Is a weight problem a “technical” problem or an “adaptive” problem?
Holidays can be a time when feelings about weight issues are highlighted. This week I bring you a guest post from my friend and colleague, Focusing teacher Jocelyn Kahn, with some tips about what to do when your weight issue isn’t a simple matter. —Ann
Being at a healthy weight where you feel good and naturally follow your body’s desire to move and to satisfy itself with nourishing food — doesn’t that sound like it should be simple? Yet, there’s something specific to “My Weight Problem” that gives it a mysterious power to swallow us up again and again, with no resolution in sight.
This happens because of a core confusion operating here.
Information shedding light on “My Weight Problem” abounds — massive numbers of books to read, shows to watch, systems to follow, tricks and tips to try.
Moreover — much of it is genuinely useful for losing weight!
So what’s the problem?
In their book Immunity to Change, Drs. Robert Kegan and Lisa Laskow Lahey make a distinction between technical problems and adaptive problems.
Solving a technical problem requires only new information and skillsets. Solving an adaptive problem, on the other hand, requires us to grow into a new way of being in the world.
Here lies the core confusion:
“My Weight Problem” can be either a “technical” problem or an “adaptive” problem. And on the surface there isn’t much to distinguish between the two.
According to Drs. Kegan and Lahey, research shows that for about 5%-8% of the people who embark on a weight loss plan, it actually is a technical problem! That means that “My Weight Problem” is easy to solve with some new information and behaviors. “All I need to do is cut out sugar.” “I just need to exercise 30 minutes a day.”
And it works! The 8% are able to maintain their balance around food and weight for years with no nagging sense of struggle.
Moreover, we are shaped by a culture that enthusiastically promotes the well-worn, well-lit road of seeking life fulfillment and transformation through solving “My Weight Problem.” Yet, a recent study of 1,979 obese adults found “no evidence for beneficial psychological effects of weight loss.” In fact, depression among those who lost weight increased.
“If there is a sense of struggle, of uneasiness, of something more…then something like Focusing has to happen before any weight plan can work.”
I am by no means implying that there is something wrong with a desire to lose weight and feel and look good. But if there’s a sense of struggle, of uneasiness — of something more — it implies that an adaptive change must happen before a technical solution — say, a new type of eating plan, no matter how sensible it may be — can actually work over the long haul.
I wonder — for some of those in the study, could the depression associated with their weight loss have occurred because “My Weight Problem” was just an easy-to-identify stand-in for something that could not be so easily labeled?
In a Focusing group I ran recently, one woman started out with a felt sense of something about the way she was eating. It began to evolve into a larger issue around continually accepting scraps from life. And it is continuing to evolve into a deeply felt connection to the brilliance of her Divine Feminine.
Knowing in hindsight the depths into which her inner thread has been leading her, can you imagine how unfulfilling it would have been for her journey to end only in a lower number on the scale?
Actually, she did see a lower number on the scale — but that was no longer the point.

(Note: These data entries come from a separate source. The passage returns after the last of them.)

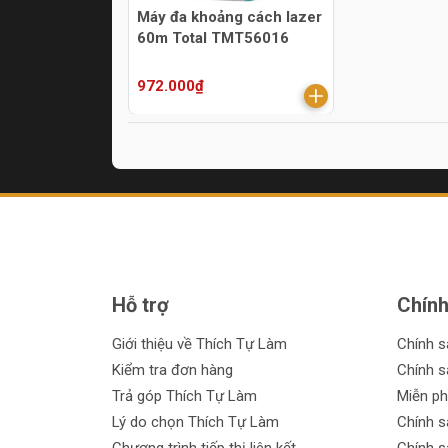
Máy đa khoảng cách lazer
60m Total TMT56016
972.000₫
Hỗ trợ
Chính
Giới thiệu về Thích Tự Làm
Chính 
Kiểm tra đơn hàng
Chính s
Trả góp Thích Tự Làm
Miễn ph
Lý do chọn Thích Tự Làm
Chính s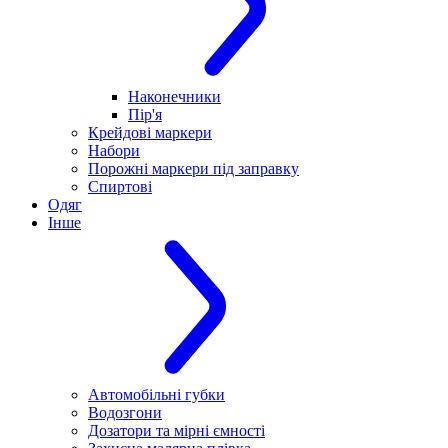
Наконечники
Пір'я
Крейдові маркери
Набори
Порожні маркери під заправку
Спиртові
Одяг
Інше
Автомобільні губки
Водозгони
Дозатори та мірні ємності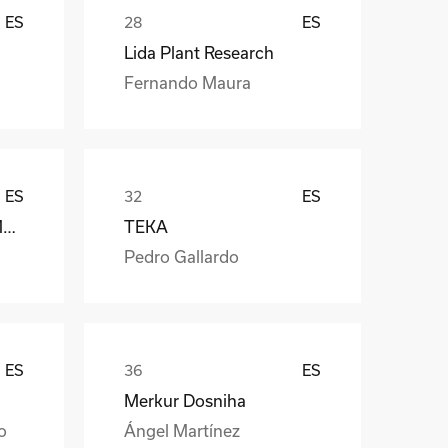
ES
ES
Lida Plant Research
Fernando Maura
ES
ES
Càmara Arrocera del Montsià
TEKA
Pedro Gallardo
ES
ES
Merkur Dosniha
o
Ángel Martínez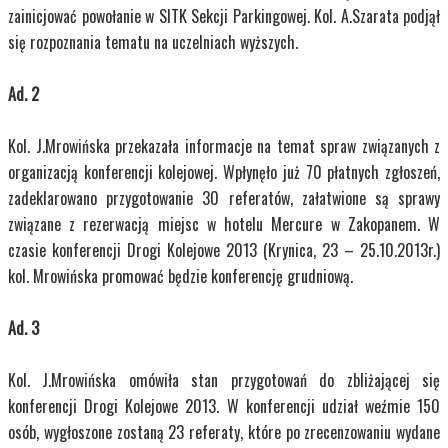
zainicjować powołanie w SITK Sekcji Parkingowej. Kol. A.Szarata podjął
się rozpoznania tematu na uczelniach wyższych.
Ad. 2
Kol. J.Mrowińska przekazała informacje na temat spraw związanych z
organizacją konferencji kolejowej. Wpłynęło już 70 płatnych zgłoszeń,
zadeklarowano przygotowanie 30 referatów, załatwione są sprawy
związane z rezerwacją miejsc w hotelu Mercure w Zakopanem. W
czasie konferencji Drogi Kolejowe 2013 (Krynica, 23 – 25.10.2013r.)
kol. Mrowińska promować będzie konferencję grudniową.
Ad. 3
Kol. J.Mrowińska omówiła stan przygotowań do zbliżającej się
konferencji Drogi Kolejowe 2013. W konferencji udział weźmie 150
osób, wygłoszone zostaną 23 referaty, które po zrecenzowaniu wydane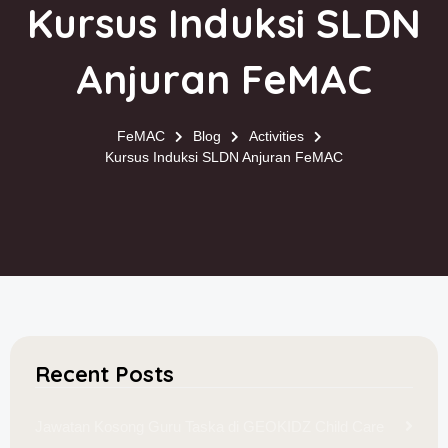
Kursus Induksi SLDN
Anjuran FeMAC
FeMAC
Blog
Activities
Kursus Induksi SLDN Anjuran FeMAC
Recent Posts
Jawatan Kosong Guru Taska di GEOKIDZ Child Care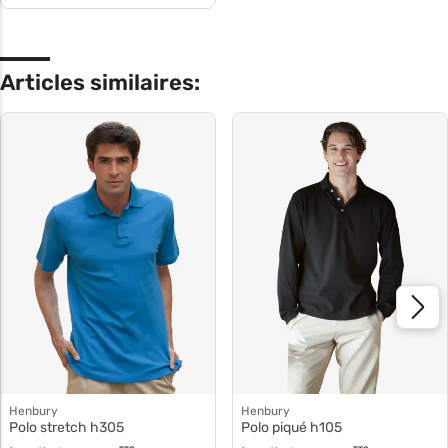
Articles similaires:
Henbury
Henbury
Polo stretch h305
Polo piqué h105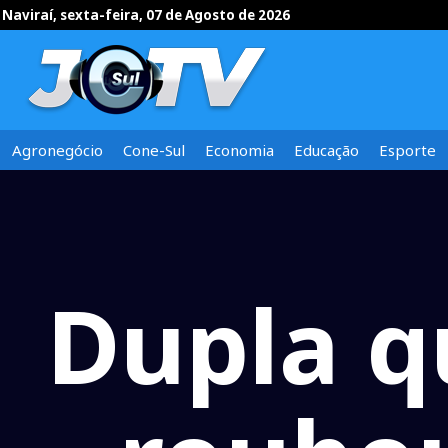
Naviraí, sexta-feira, 07 de Agosto de 2026
Agronegócio
Cone-Sul
Economia
Educação
Esporte
Dupla q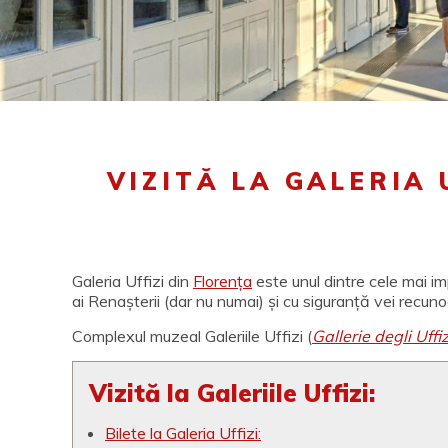
VIZITĂ LA GALERIA 
Galeria Uffizi din
Florența
este unul dintre cele mai im
ai Renașterii (dar nu numai) și cu siguranță vei recuno
Complexul muzeal Galeriile Uffizi (
Gallerie degli Uffiz
Vizită la Galeriile Uffizi:
Bilete la Galeria Uffizi:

Yet, this sense of something here around my weight is the exact point where many of us jump away onto the brightly lit path of “My Weight Problem.”
So once again, you find yourself on the familiar, circular path.
But having come back once more to the starting place — to this uncomfortable feeling about something here around my weight — that’s the key.
Settling into your body, you can allow your awareness to move toward this uncomfortable something here instead of away from it. You can get curious about it — noticing where in your body the feeling comes, taking the time to describe your body’s experience of it as best you can for now. And then waiting…for what more wants to come.
This is the key that can open the door to the dark, confusing, wordless tangle at the heart of your struggle with weight. It’s the key that allows you to return home to your body — to the only place where you can find that next step forward that it’s pointing you toward.